Ahead of our interview with ID@Xbox director Chris Charla, we asked a few independent developers and publishers how they were feeling about Xbox.
The responses were largely very positive. The ID@Xbox programme – now celebrating its tenth anniversary – continues to be a success, and teams had nothing but good things to say about how Xbox works with them. But, as you'd expect, there were a few questions and concerns. And every single one of those was about one thing: Game Pass.
"Business people being worried about the direction of the business is a perfectly normal, natural, and healthy thing," Charla tells us during last week's Game Developer Conference..
"When free-to-play came to consoles, there were a lot of people who thought this was going to completely change everything, every game will become free-to-play and nobody will be able to get people to purchase a video game again. But that's not what happened. But were those concerns valid, rational, normal, and healthy? Absolutely. It is all our jobs in the games industry to take those concerns seriously, to think about them, and work together to make the industry work."
Charla says that concerns over subscriptions and how it might disrupt the games business isn't something that Xbox is seeing in its data.
"I wouldn't describe it as disruptive, because I don't think it is in the way that like Uber came in and got rid of all the taxis in that industry," Charla tells us.
"It's additive. People still buy a lot of games and they still buy a lot of games on Xbox. They buy games through Game Pass at a discount, which is what they get as members. And so I don't think Game Pass has been a disruptive business model, it's been additive in a really positive way.

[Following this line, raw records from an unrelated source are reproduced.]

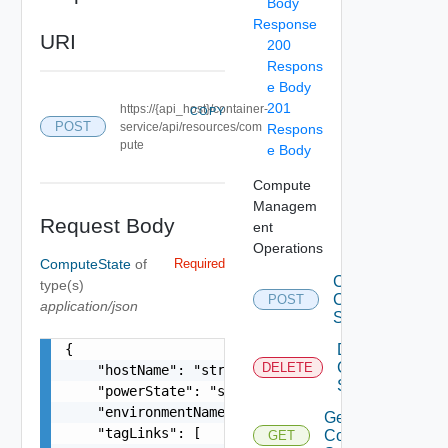
Body
Response
URI
200
Respons
e Body
201
https://{api_host}/container-
COPY
POST
service/api/resources/com
Respons
pute
e Body
Compute
Managem
Request Body
ent
Operations
ComputeState
of
Required
Create
type(s)
Compute
POST
application/json
State
{

Delete
Compute
DELETE
    "hostName": "string",

State
    "powerState": "string",

    "environmentName": "string",

Get
    "tagLinks": [

Compute
GET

And we as an industry needs to look at more of those additive business models. A bit like digital distribution, that may have been somewhat disruptive to the retail space, but it was ultimately additive because not every game needed to be of the size to justify being on a disc.""People still buy a lot of games and they still buy a lot of games on Xbox"

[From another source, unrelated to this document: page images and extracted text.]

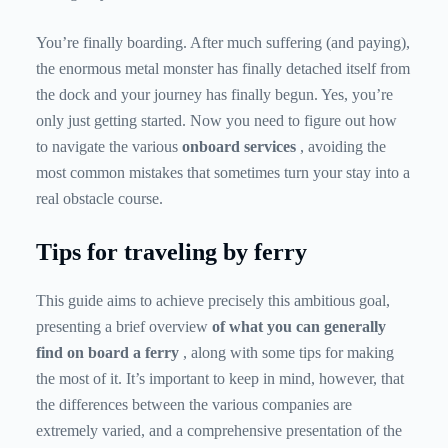
You’re finally boarding. After much suffering (and paying),
the enormous metal monster has finally detached itself from
the dock and your journey has finally begun. Yes, you’re
only just getting started. Now you need to figure out how
to navigate the various
onboard services
, avoiding the
most common mistakes that sometimes turn your stay into a
real obstacle course.
Tips for traveling by ferry
This guide aims to achieve precisely this ambitious goal,
presenting a brief overview
of what you can generally
find on board a
ferry
, along with some tips for making
the most of it. It’s important to keep in mind, however, that
the differences between the various companies are
extremely varied, and a comprehensive presentation of the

The introduction of digital downloading is an interesting comparison, because turn back the clock 15 years, and the argument was that digital was additive to the traditional retail business. Back then, most players bought games in boxes, so if there was suddenly a lot of talk and excitement around a specific game – perhaps because of a digital promotion, or the introduction of some DLC – it would result in a sales bump at physical retail.

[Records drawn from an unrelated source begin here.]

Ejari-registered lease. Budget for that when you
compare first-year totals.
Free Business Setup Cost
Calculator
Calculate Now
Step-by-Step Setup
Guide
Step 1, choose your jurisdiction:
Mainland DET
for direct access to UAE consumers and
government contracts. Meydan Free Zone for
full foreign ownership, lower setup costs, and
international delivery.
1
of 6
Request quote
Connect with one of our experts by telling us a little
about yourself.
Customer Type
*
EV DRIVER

That all changed when digital downloading started to accelerate and took a larger share of the market. So although Game Pass may be additive right now, is Charla convinced that will remain the case in the future?
"I do think it will," he says. "We see Game Pass players play more games, engage with more games in more genres than they've ever engaged with. Those kind-of metrics is what we saw at the beginning of Game Pass, and every time we look we still see it. So yeah, I remain super hopeful about it. When we see developers coming to us and talking to us about second, third, fourth and fifth games in Game Pass, it's clearly working for them. That's good extrinsic validation about the value of the programme."